When you are trying to get from A to B, friction is both friend and foe. Friction between tyres and the road allows a car to be steered, for example, whereas axle friction reduces the vehicle’s fuel efficiency. Now, however, biophysicists in Germany have discovered that friction also plays an important role in how molecular motors move within living cells.
The discovery could lead to a better understanding of cell biology because molecular motors are involved in a wide range of processes, such as DNA replication and sperm mobility.
The new study has been carried out by Joe Howard and colleagues at the Max Planck Institute of Molecular Cell Biology and Genetics, along with Erik Shaeffer at the Technical University of Dresden, who looked at “kinesin” molecules. These comprise a large family of molecular motors that transport cargoes (such as biological molecules) along microtubular strands.
Molecular motors get legless
Biophysicists believe that kinesin molecules have two “legs” and walk along the microtubule much like a human on a tightrope — gripping the microtubule with one leg, while releasing the other and pulling it forward. But because the molecules are only a few nanometres in size, thermal fluctuations make them more like drunks walking along a rapidly shaken tightrope.

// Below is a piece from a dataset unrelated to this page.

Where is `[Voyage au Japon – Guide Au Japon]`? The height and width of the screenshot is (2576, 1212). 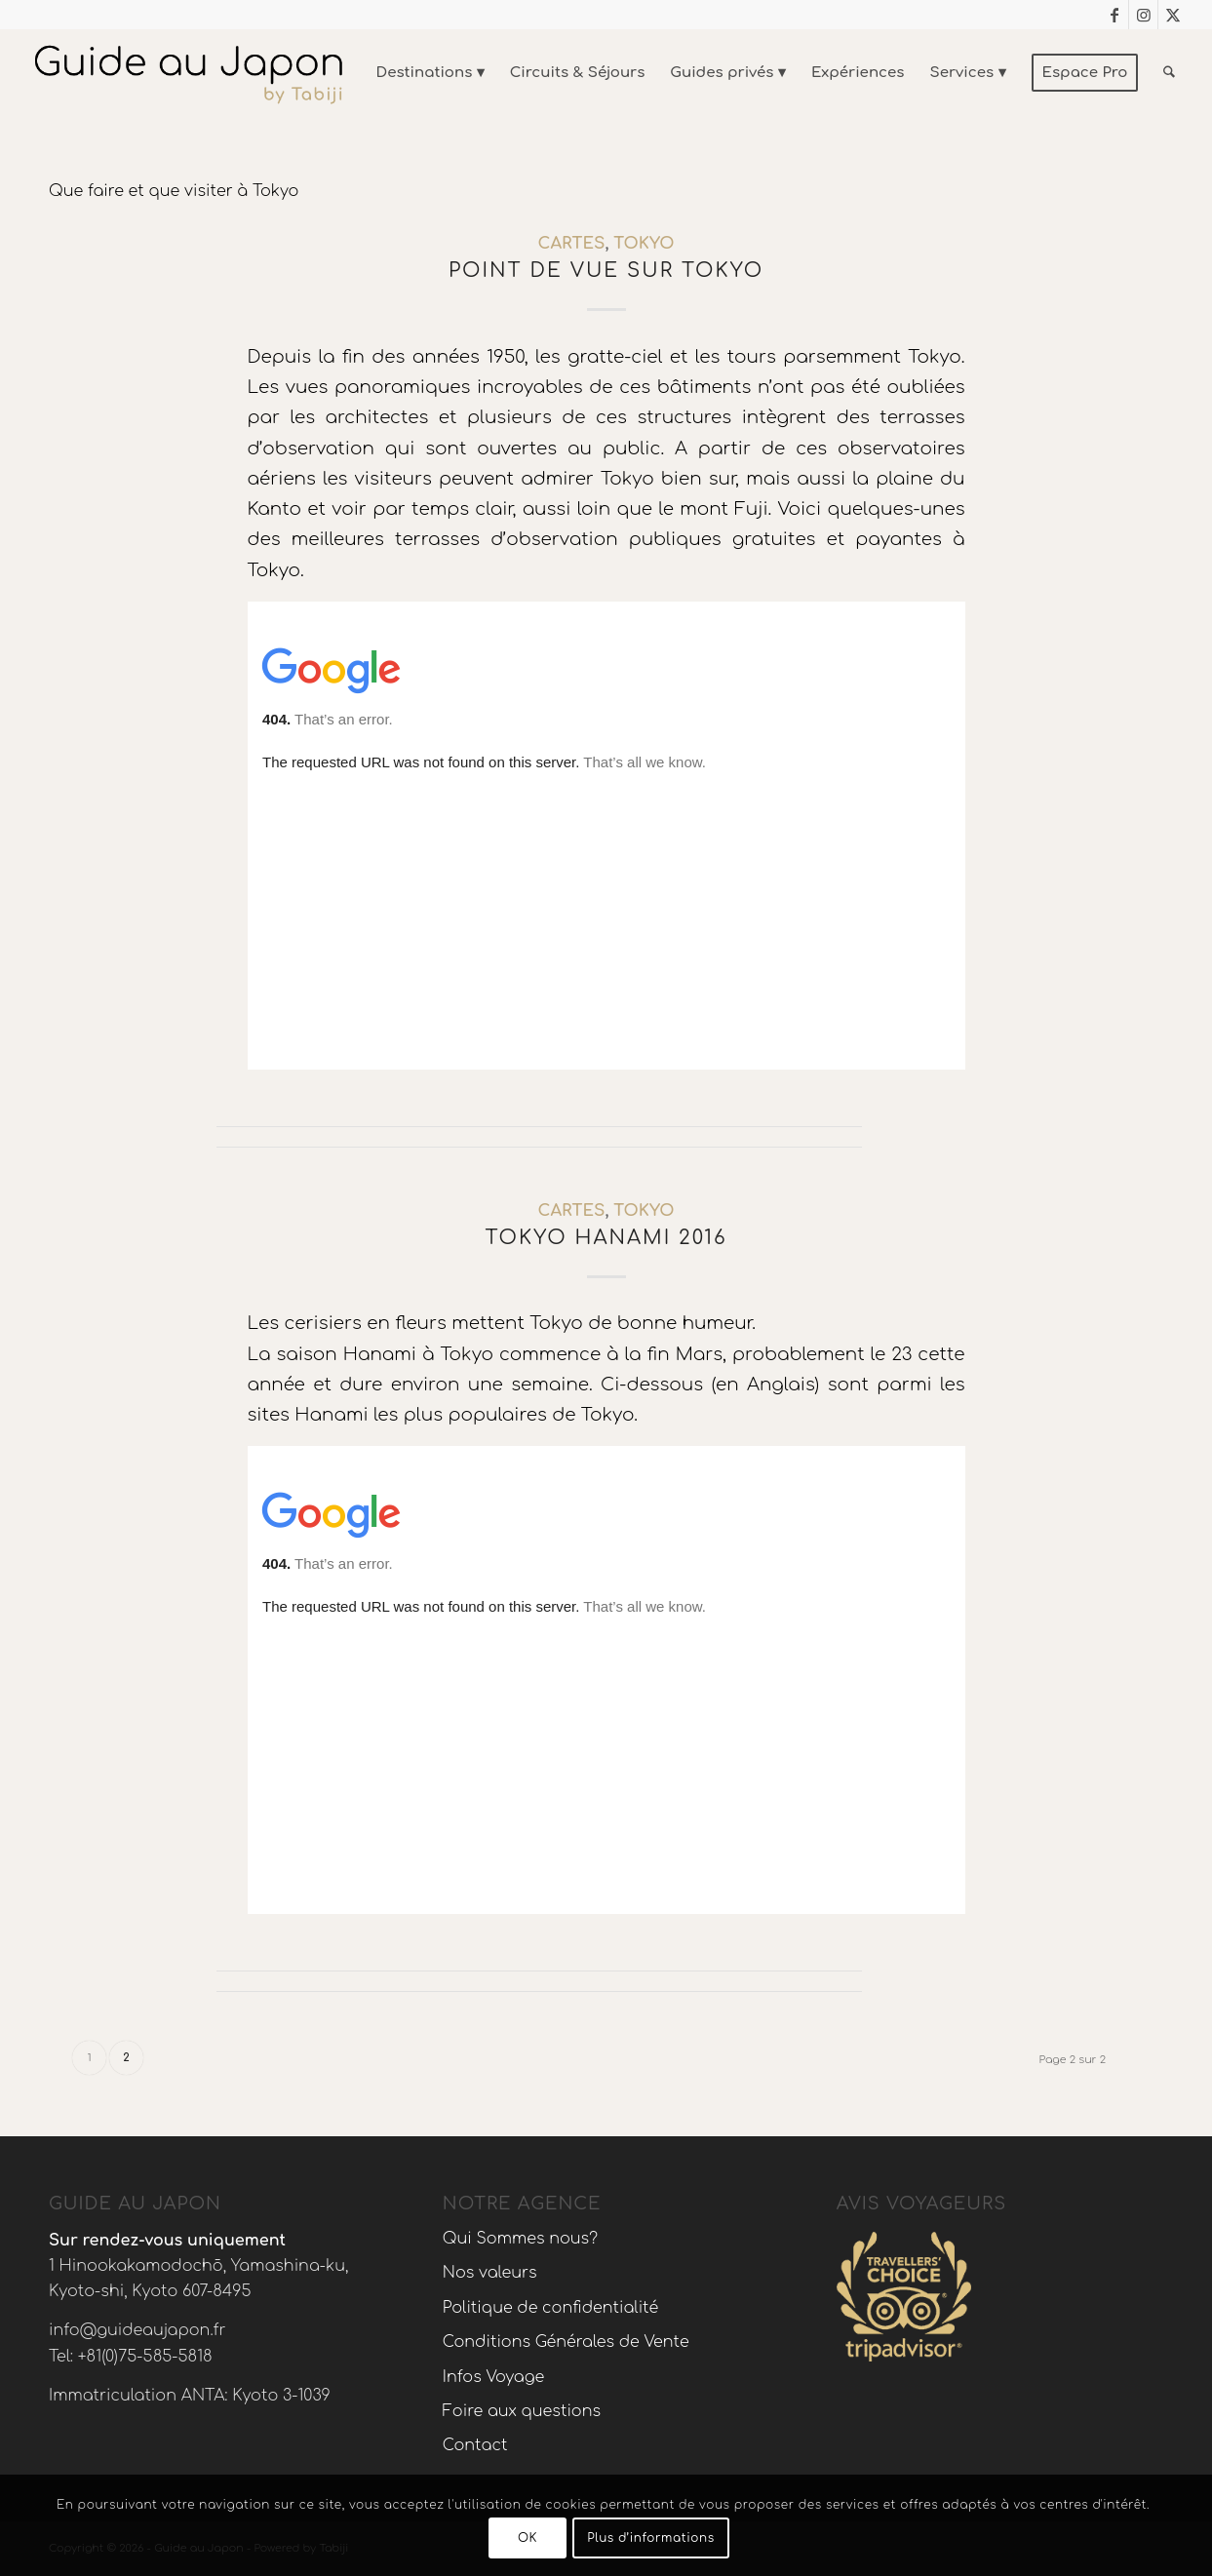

To understand the forces involved in keeping the motors on track, the team attached kinesin to a tiny bead about 1 μm in diameter. They then released the bead into the focal point of a laser beam, with the optical pressure on the bead holding it firmly in place in “optical tweezers”. A microtubule mounted on a translation stage was then positioned next to the bead and pulled along at a range of speeds of about 1 μm/s, which is roughly the natural speed of the molecular motor.
The team then determined the frictional force on the ball by measuring the deflection of the ball from the centre of the tweezers. At speeds below 1 μm/s, the friction was proportional to the relative speed of the kinesin and the microtubule. This was confirmed in a different experiment by observing the motion of kinesin that had run out of fuel (ATP). These molecules diffuse along microtubules at a rate defined by Einstein’s diffusion equation, which can also be used to calculate friction.
Taking it in their stride
When the relative speed was above 1 μm/s, friction still increased — but the rate of increase began to fall. According to Howard, this is exactly what should happen if kinesin’s legs are grabbing onto specific sites on the microtubule and then letting go. By analysing the shape of the force/speed curve, the team concluded that the “stride” of the motors is about 8 nm, which also happens to be the length of a certain dimer that repeats along the microtubule. This came as a surprise to the team, because previous attempts at measuring this stride using other techniques suggested 4 nm.
Howard told physicsworld.com that the results “give us a new way of thinking about how molecule motors operate — that two elements are involved, force generation and friction”. This could help biophysicists understand how large numbers of motors work together to propel a sperm cell, for example, because, says Howard, such collective motion is likely to involve friction.
The studies could also help scientists understand motion on a much larger scale. According to Shaeffer, the forces that stick the kinesin legs to the microtubule are the same Van der Waals forces that allow some geckos scurry up a smooth wall. Geckos rely on tiny strands on their feet that are about 100 nm in size, whereas kinesin legs use structures about 25 nm in size.
The work is reported in are reported in the 14 August edition of Science.